Background
-
Something is very broken for many of us who most need mental health care. We have only to look in our streets, in our jails, in once hidden corners of our parks, under bridges and overpasses, alongside our roadways..
What we are seeing today is a tragedy for millions of Americans. A tragedy that touches our own families. Our neighbors. Our friends. Ourselves.
It is the apocalyptic landscape we have created for too many people with serious mental illness in the decades following deinstitutionalization.
Serious mental illness, whether schizophrenia or bipolar illness, besets young people at the cusp of adulthood. Without early and intense intervention, many will experience challenges accessing care and enter a pipeline that moves into a revolving door of emergency and police intervention on its way to jail and the street. There ARE evidence-based practices. There CAN be hope. Yet such hope is often allocated unevenly across communities and service arrays have become a patchwork quilt, threadbare at best in the face of successive waves of retrenchment in budgetary support as military spending grows.
While there are those who manage in community settings – whether with family, shared residential settings, or on their own – this broken landscape is the chasm that beckons for those unable to gain a footing.
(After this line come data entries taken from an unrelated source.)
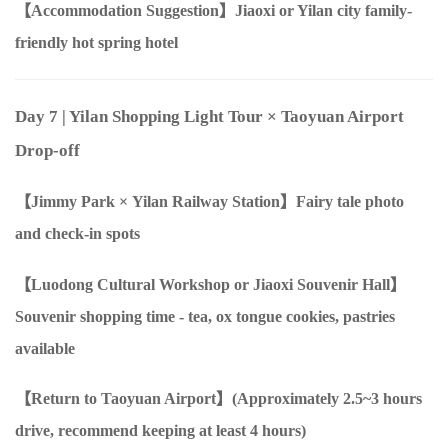
【Accommodation Suggestion】Jiaoxi or Yilan city family-
friendly hot spring hotel
Day 7
| Yilan Shopping Light Tour
×
Taoyuan Airport
Drop-off
【Jimmy Park
×
Yilan Railway Station】Fairy tale photo
and check-in spots
【Luodong Cultural Workshop
or
Jiaoxi Souvenir Hall】
Souvenir shopping time - tea, ox tongue cookies, pastries
available
【Return to Taoyuan Airport】(Approximately
2.5
~
3
hours
drive, recommend keeping at least
4
hours)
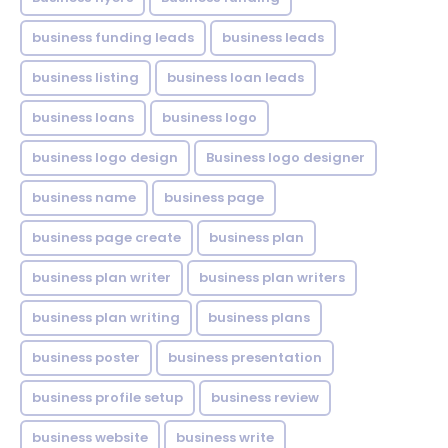
business funding leads
business leads
business listing
business loan leads
business loans
business logo
business logo design
Business logo designer
business name
business page
business page create
business plan
business plan writer
business plan writers
business plan writing
business plans
business poster
business presentation
business profile setup
business review
business website
business write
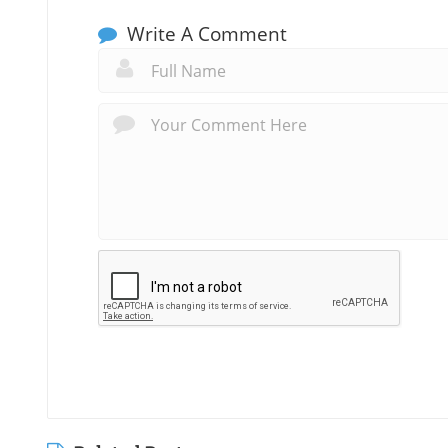
Write A Comment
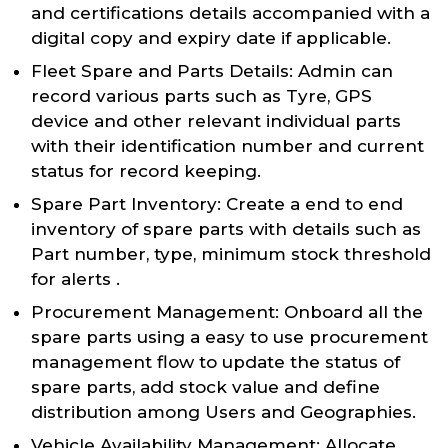
and certifications details accompanied with a
digital copy and expiry date if applicable.
Fleet Spare and Parts Details: Admin can
record various parts such as Tyre, GPS
device and other relevant individual parts
with their identification number and current
status for record keeping.
Spare Part Inventory: Create a end to end
inventory of spare parts with details such as
Part number, type, minimum stock threshold
for alerts .
Procurement Management: Onboard all the
spare parts using a easy to use procurement
management flow to update the status of
spare parts, add stock value and define
distribution among Users and Geographies.
Vehicle Availability Management: Allocate,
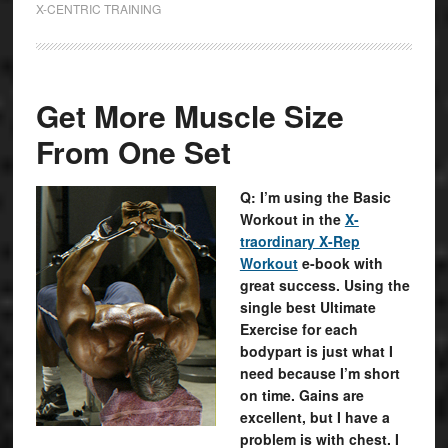
X-CENTRIC TRAINING
Get More Muscle Size
From One Set
Q: I’m using the Basic
Workout in the
X-
traordinary X-Rep
Workout
e-book with
great success. Using the
single best Ultimate
Exercise for each
bodypart is just what I
need because I’m short
on time. Gains are
excellent, but I have a
problem is with chest. I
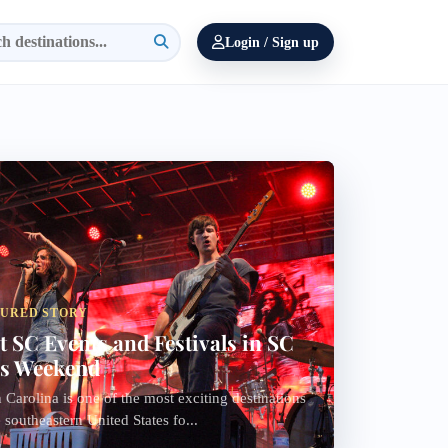
Login / Sign up
TURED STORY
t SC Events and Festivals in SC
s Weekend
 Carolina is one of the most exciting destinations
e southeastern United States fo...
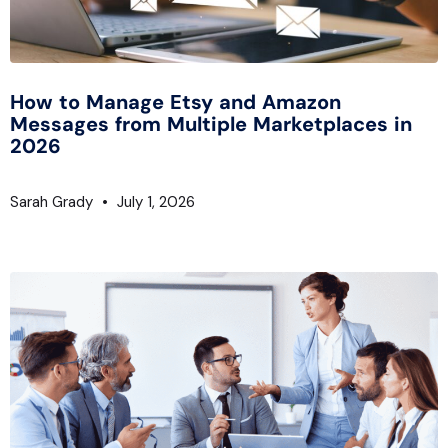
How to Manage Etsy and Amazon
Messages from Multiple Marketplaces in
2026
Sarah Grady
July 1, 2026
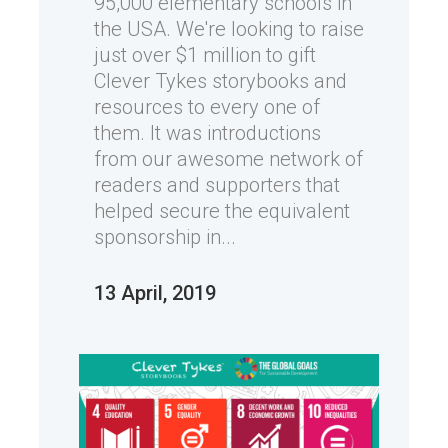
95,000 elementary schools in
the USA. We're looking to raise
just over $1 million to gift
Clever Tykes storybooks and
resources to every one of
them. It was introductions
from our awesome network of
readers and supporters that
helped secure the equivalent
sponsorship in...
13 April, 2019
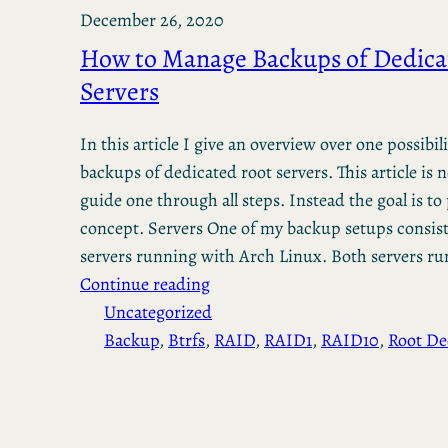
December 26, 2020
How to Manage Backups of Dedica
Servers
In this article I give an overview over one possib
backups of dedicated root servers. This article is 
guide one through all steps. Instead the goal is to
concept. Servers One of my backup setups consist
servers running with Arch Linux. Both servers r
Continue reading
Uncategorized
Backup
, 
Btrfs
, 
RAID
, 
RAID1
, 
RAID10
, 
Root De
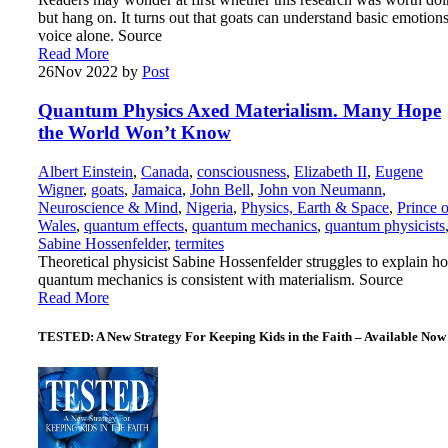
but hang on. It turns out that goats can understand basic emotion
voice alone. Source
Read More
26
Nov 2022
by
Post
Quantum Physics Axed Materialism. Many Hope
the World Won’t Know
Albert Einstein
,
Canada
,
consciousness
,
Elizabeth II
,
Eugene
Wigner
,
goats
,
Jamaica
,
John Bell
,
John von Neumann
,
Neuroscience & Mind
,
Nigeria
,
Physics, Earth & Space
,
Prince o
Wales
,
quantum effects
,
quantum mechanics
,
quantum physicists
Sabine Hossenfelder
,
termites
Theoretical physicist Sabine Hossenfelder struggles to explain h
quantum mechanics is consistent with materialism. Source
Read More
TESTED: A New Strategy For Keeping Kids in the Faith – Available Now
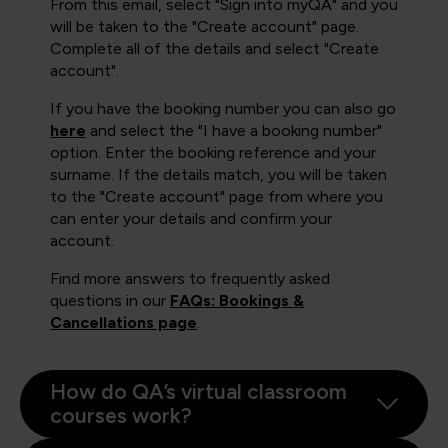
From this email, select "Sign into myQA" and you
will be taken to the "Create account" page.
Complete all of the details and select "Create
account".
If you have the booking number you can also go
here
and select the "I have a booking number"
option. Enter the booking reference and your
surname. If the details match, you will be taken
to the "Create account" page from where you
can enter your details and confirm your
account.
Find more answers to frequently asked
questions in our
FAQs: Bookings &
Cancellations page
.
How do QA’s virtual classroom
courses work?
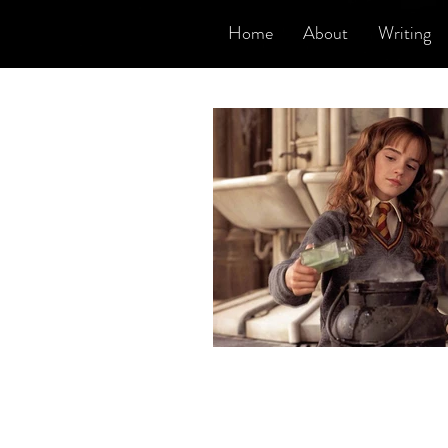
Home
About
Writing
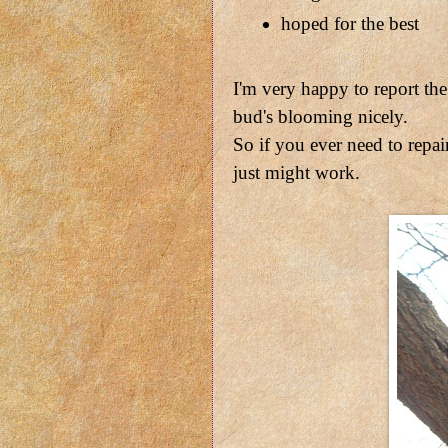
hoped for the best
I'm very happy to report th
bud's blooming nicely.
So if you ever need to repair
just might work.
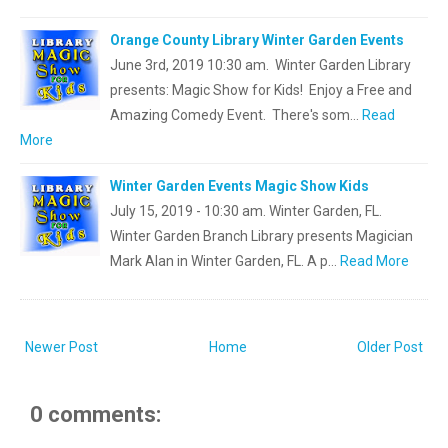
Orange County Library Winter Garden Events
June 3rd, 2019 10:30 am. Winter Garden Library
presents: Magic Show for Kids! Enjoy a Free and
Amazing Comedy Event. There's som…
Read
More
Winter Garden Events Magic Show Kids
July 15, 2019 - 10:30 am. Winter Garden, FL.
Winter Garden Branch Library presents Magician
Mark Alan in Winter Garden, FL. A p…
Read More
Newer Post
Home
Older Post
0 comments:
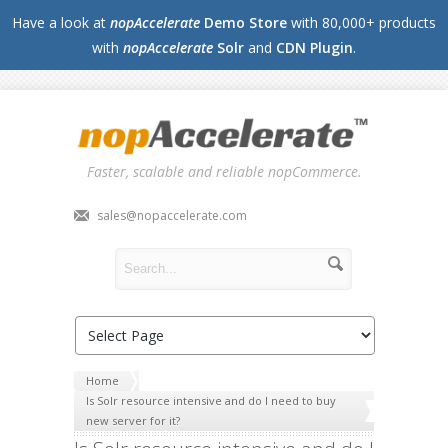
Have a look at
nopAccelerate
Demo Store
with 80,000+ products
with
nopAccelerate
Solr
and
CDN Plugin
.
Faster, scalable and reliable nopCommerce.
sales@nopaccelerate.com
Home
Is Solr resource intensive and do I need to buy
new server for it?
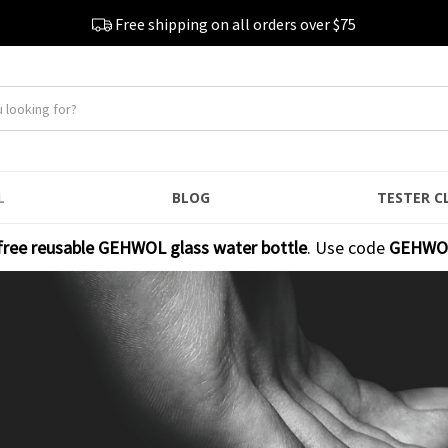
Free shipping on all orders over $75
L
BLOG
TESTER C
free reusable GEHWOL glass water bottle
. Use code
GEHWO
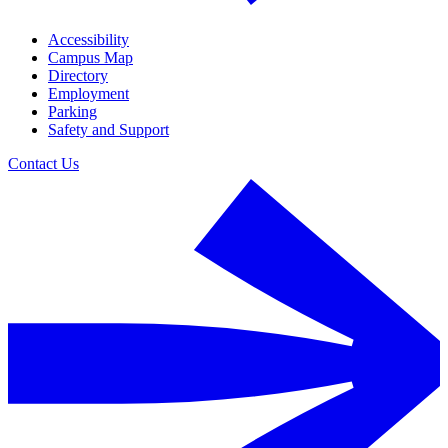
Accessibility
Campus Map
Directory
Employment
Parking
Safety and Support
Contact Us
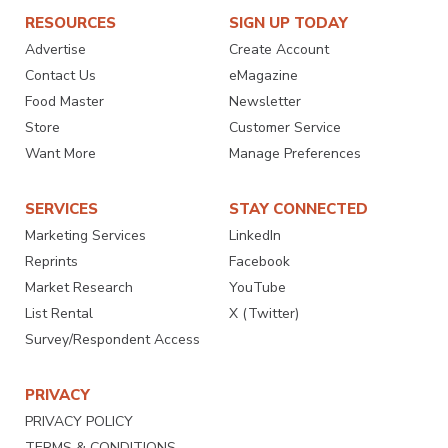
RESOURCES
SIGN UP TODAY
Advertise
Create Account
Contact Us
eMagazine
Food Master
Newsletter
Store
Customer Service
Want More
Manage Preferences
SERVICES
STAY CONNECTED
Marketing Services
LinkedIn
Reprints
Facebook
Market Research
YouTube
List Rental
X (Twitter)
Survey/Respondent Access
PRIVACY
PRIVACY POLICY
TERMS & CONDITIONS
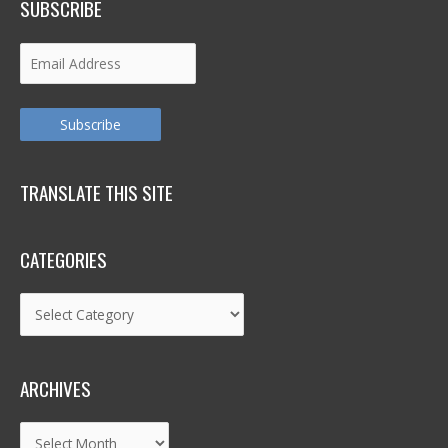
SUBSCRIBE
Email
Address
Subscribe
TRANSLATE THIS SITE
CATEGORIES
Categories
ARCHIVES
Archives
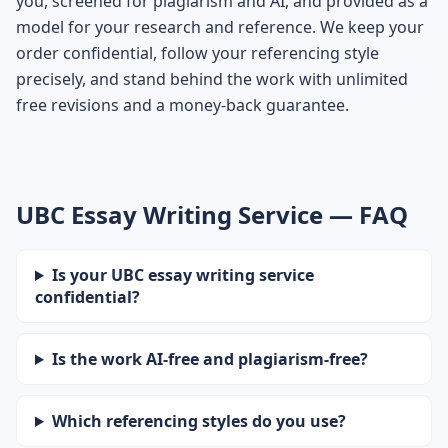
you, screened for plagiarism and AI, and provided as a
model for your research and reference. We keep your
order confidential, follow your referencing style
precisely, and stand behind the work with unlimited
free revisions and a money-back guarantee.
UBC Essay Writing Service — FAQ
Is your UBC essay writing service
confidential?
Is the work AI-free and plagiarism-free?
Which referencing styles do you use?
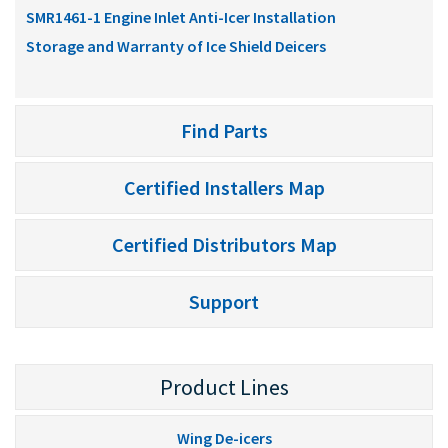
SMR1461-1 Engine Inlet Anti-Icer Installation
Storage and Warranty of Ice Shield Deicers
Find Parts
Certified Installers Map
Certified Distributors Map
Support
Product Lines
Wing De-icers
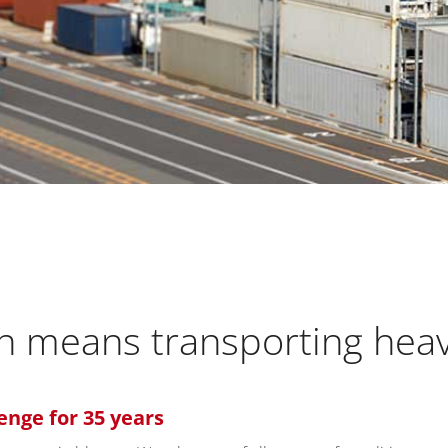
ion means transporting hea
enge for 35 years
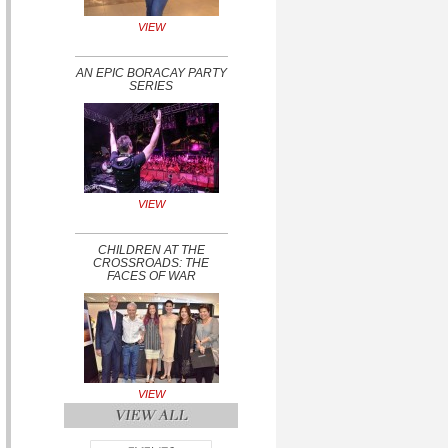
VIEW
AN EPIC BORACAY PARTY
SERIES
VIEW
CHILDREN AT THE
CROSSROADS: THE
FACES OF WAR
VIEW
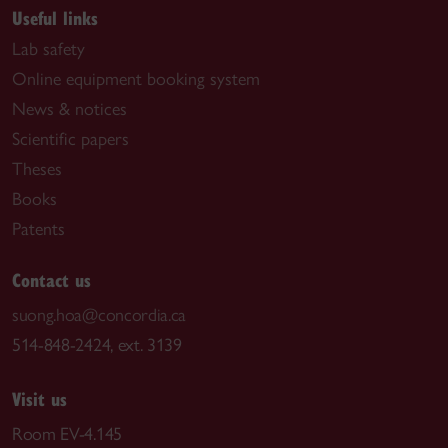
Useful links
Lab safety
Online equipment booking system
News & notices
Scientific papers
Theses
Books
Patents
Contact us
suong.hoa@concordia.ca
514-848-2424, ext. 3139
Visit us
Room EV-4.145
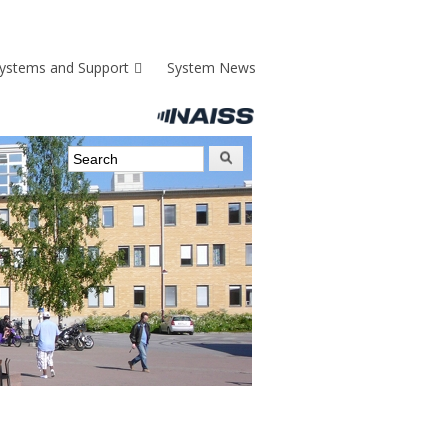
ystems and Support
System News
Search form
Search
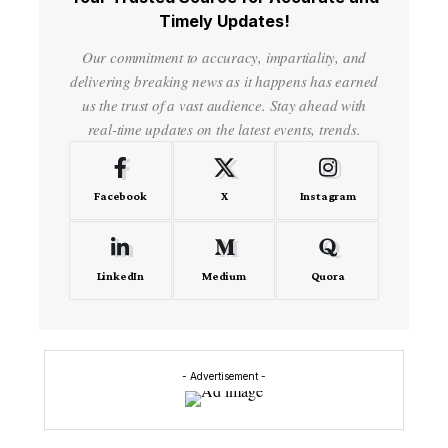
Timely Updates!
Our commitment to accuracy, impartiality, and
delivering breaking news as it happens has earned
us the trust of a vast audience. Stay ahead with
real-time updates on the latest events, trends.
Facebook
X
Instagram
LinkedIn
Medium
Quora
- Advertisement -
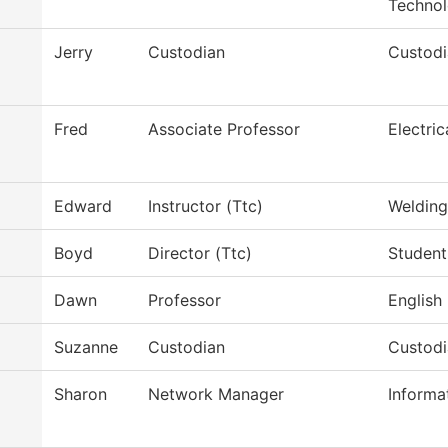
Techno
Jerry
Custodian
Custodi
Fred
Associate Professor
Electri
Edward
Instructor (Ttc)
Weldin
Boyd
Director (Ttc)
Student
Dawn
Professor
English
Suzanne
Custodian
Custod
Sharon
Network Manager
Informa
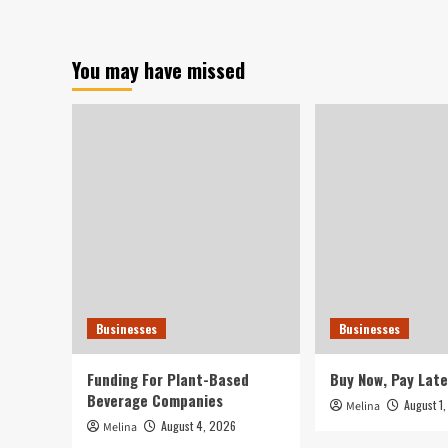
–
The
Tech
You may have missed
Pivot
Businesses
Businesses
Funding For Plant-Based
Buy Now, Pay Late
Beverage Companies
August 1
Melina
August 4, 2026
Melina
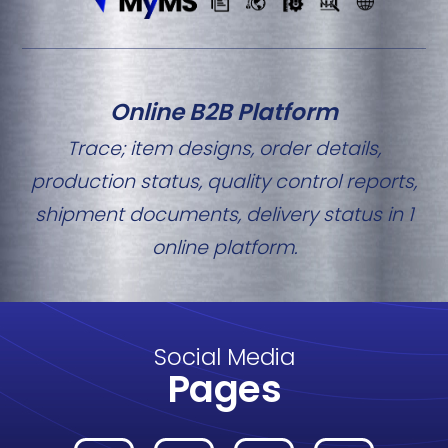
Online B2B Platform
Trace; item designs, order details,
production status, quality control reports,
shipment documents, delivery status in 1
online platform.
Social Media
Pages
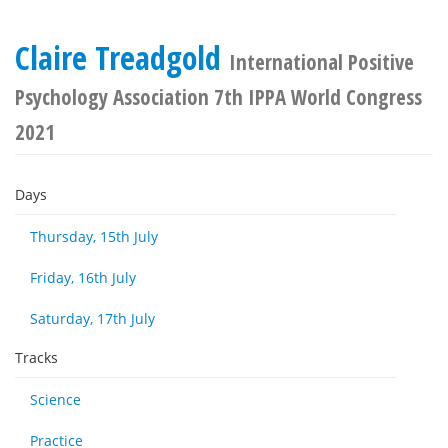
Claire Treadgold
International Positive
Psychology Association 7th IPPA World Congress
2021
Days
Thursday, 15th July
Friday, 16th July
Saturday, 17th July
Tracks
Science
Practice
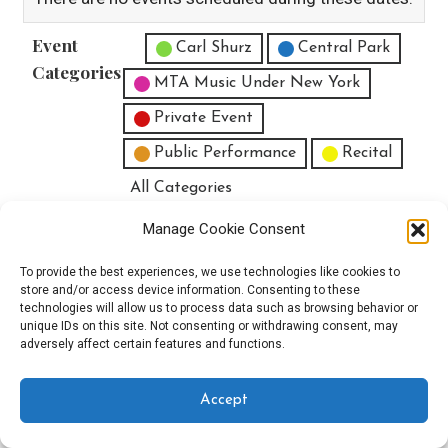
Event
Untitled Category
Carl Shurz
Central Park
Categories
MTA Music Under New York
Private Event
Public Performance
Recital
All Categories
Print
View
Manage Cookie Consent
To provide the best experiences, we use technologies like cookies to
store and/or access device information. Consenting to these
technologies will allow us to process data such as browsing behavior or
unique IDs on this site. Not consenting or withdrawing consent, may
Copyright © 2025 EverythingEGO LLC — Velux WordPress theme by
adversely affect certain features and functions.
GoDaddy
Accept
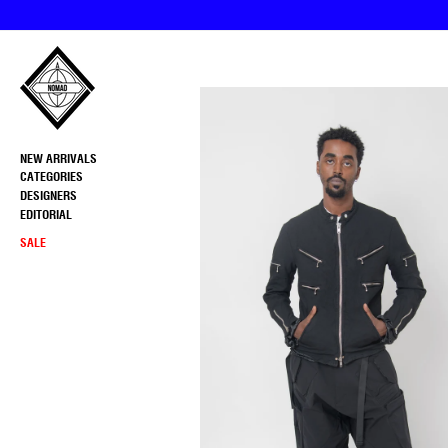
Skip
to
content
NEW ARRIVALS
CATEGORIES
DESIGNERS
EDITORIAL
SALE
While the majority of the homeless are not seriously mentally ill, the homeless mentally ill are among the most vulnerable. They make up a third or more of this population, with substance and alcohol abuse overlapping and often initiated to self-medicate. And these conditions - alone or combined - make up 50-70% of the homeless population overall. What we too often fail to see is the enormity of pain and impact of these conditions on those who suffer and on their families. -
a woeful shortage of permanent affordable housing with meaningful work built around community
adequate hospital beds and financial coverage for adequate inpatient or residential stays
without widely available early identification, intervention and support, they and their families move into extreme duress
treatment for most people with SMI has been confined to medication and some navigation with little attention to community, permanent housing, and work
laws that make it harder to get people into treatment who may have no insight into their needing care - reducing rather than improving access and letting people ‘die with their rights on’. There should be a right to Rx
The result?
A cycle of destabilization that feeds on itself and creates an ongoing barrier to meaningful engagement in school and work, and to the sense of purpose and community that that conveys.